**What the task requires**
All of the data that follows is to be written out exactly, with images excluded.

**Provided entries**
####

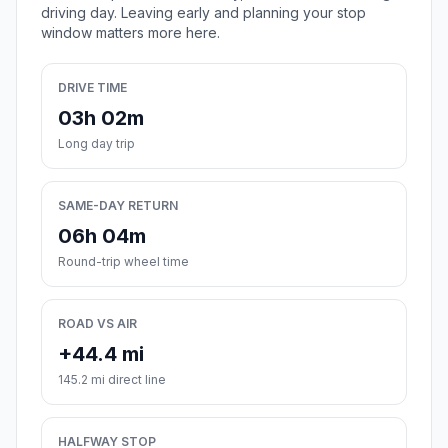
driving day. Leaving early and planning your stop
window matters more here.
DRIVE TIME
03h 02m
Long day trip
SAME-DAY RETURN
06h 04m
Round-trip wheel time
ROAD VS AIR
+44.4 mi
145.2 mi direct line
HALFWAY STOP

####

**Output for this exercise**
driving day. Leaving early and planning your stop
window matters more here.
DRIVE TIME
03h 02m
Long day trip
SAME-DAY RETURN
06h 04m
Round-trip wheel time
ROAD VS AIR
+44.4 mi
145.2 mi direct line
HALFWAY STOP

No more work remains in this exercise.